Assassin's Creed Unity im Test

Paris ist schön

Es ist wieder Zeit Häuserfassaden zu bespringen, über Dächer zu klettern und Menschen zu meucheln. Es ist wieder Zeit, um für sich und die Bruderschaft Gerechtigkeit zu bringen. Na, um welches Spiel handelt es sich? Richtig, Assassin's Creed Unity! Nun schauen wir uns das Spektakel einmal genauer an und testen es auf Herz und Nieren.

Alles neu
In Assassin's Creed Unity führt Ubisoft einige Änderungen an den Standbeinen durch, die in allen bisherigen Ablegern bisher nahezu unangetastet blieben. So ist die größte Änderung die Einführung des kooperativen Modus, welcher mit der Streichung des bisher bekannten Multiplayer-Modus einhergeht. Hier können jetzt je nach Mission zwischen zwei bis vier Assassinen einer Aufgabe nachgehen. Zudem darf man eine Bruderschaft gründen, der Freunde dann beitreten können. Die gemeinsamen Missionen lehnen sich an die Singleplayer-Aufgaben an. Im Großen und Ganzen wird man also entweder losgeschickt, um jemanden an das Licht am Ende des Tunnels zu führen, oder um eine Person zu eskortieren. Vor allem mit der entsprechenden Koordination zwischen den Mitspielern macht dieser Modus Laune. Wenn man allerdings mit zufälligen Spielern eine Mission bestreitet, erweist sich das Koordinieren schon aufgrund der oftmals auftretenden Sprachdifferenzen als sehr schwierig. Entsprechend wird das Erfüllen der Mission damit auch ein großer Kraftakt. Fazit: Definitiv besser mit Freunden.
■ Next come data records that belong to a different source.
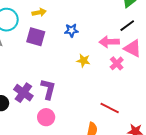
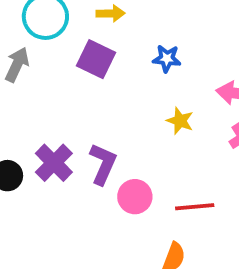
red line: (110, 108) -> (195, 207), moved, turned -42
pink circle: (46, 117) -> (135, 197), moved

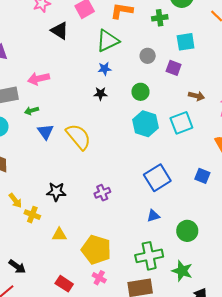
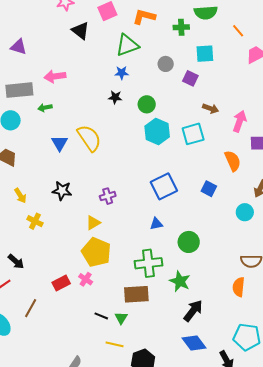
green circle: (140, 92) -> (147, 104), moved
blue triangle: (45, 132) -> (60, 143), moved
yellow cross: (32, 215) -> (35, 221), moved
yellow triangle: (59, 235) -> (93, 223), moved, turned -35
pink cross: (99, 278) -> (86, 279), moved
red rectangle: (64, 284) -> (61, 283), turned -66

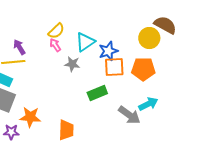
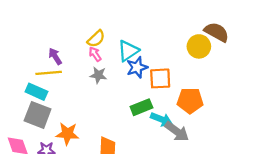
blue star: (108, 51) -> (137, 67), moved
gray star: (72, 64) -> (98, 75), moved
orange pentagon: (143, 69) -> (190, 101), moved
cyan arrow: (148, 104) -> (161, 119), moved, turned 48

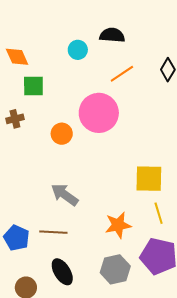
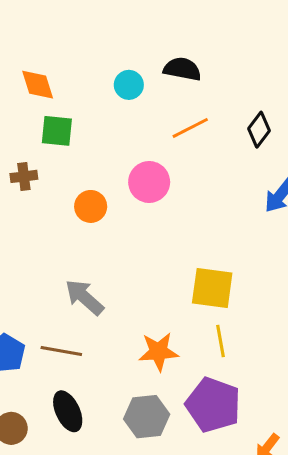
pink circle: (99, 113) -> (149, 182), size x0.7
acunity_masseAC Unity kann sehr viele NPCs darstellen. Noch viel mehr als auf diesem Bild.

Weitere grundlegende Änderungen finden sich in den Kampf- und im Parkoursystemen wieder. Das Kampfsystem der vorangegangen Assassin's-Creed-Teile war sehr simpel gehalten und entsprach im weitesten Sinne einer dauerhaften Block-Konter-Folge. Hier hat Ubi den Korrekturstift angesetzt und ein deutlich anspruchsvolleres und vor allem spannenderes System eingebaut. Den Zeitpunkt für das perfekte Blocken eines gegnerischen Angriffs abzupassen ist durch diverse neue Animation und Finten seitens der Gegner deutlich erschwert worden. Weiterhin fällt auf, dass nun auch mehrere Gegner den Spieler gleichzeitig angreifen, wodurch das Ausweichen eine stärkere Rolle einnimmt. Wenn man beispielsweise drei Gegnern gegenübersteht, versuchen diese sich schlau zu formieren und einen kleinen Kreis um einen zu bilden, wodurch man auch stets auf das eigene Stellungsspiel achten muss, um nicht eingekesselt zu werden. Zu guter Letzt sterben Gegner nicht sofort durch einen Schwertstreich, sondern besitzen einen Lebensbalken. Ab einem bestimmten Punkt ist es dann möglich, den Gegner durch einen Konter oder durch eine Angriffswelle zu überrumpeln und zu beseitigen.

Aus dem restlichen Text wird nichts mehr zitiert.